▶ **Extracted entries**
------------------------------------------------------------------------
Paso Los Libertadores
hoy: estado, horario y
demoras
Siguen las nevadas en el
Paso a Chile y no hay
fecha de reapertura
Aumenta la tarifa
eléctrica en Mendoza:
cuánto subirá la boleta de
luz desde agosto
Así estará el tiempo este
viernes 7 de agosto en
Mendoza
------------------------------------------------------------------------
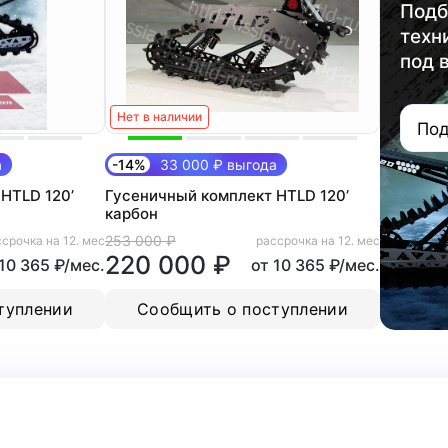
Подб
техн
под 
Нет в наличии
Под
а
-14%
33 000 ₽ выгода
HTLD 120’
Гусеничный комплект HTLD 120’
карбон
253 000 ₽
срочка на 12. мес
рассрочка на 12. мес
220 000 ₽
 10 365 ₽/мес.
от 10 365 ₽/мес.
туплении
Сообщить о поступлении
------------------------------------------------------------------------
▶ **About this task**
Extract every line above containing the word "agosto".

▶ **Answer box**
luz desde agosto
viernes 7 de agosto en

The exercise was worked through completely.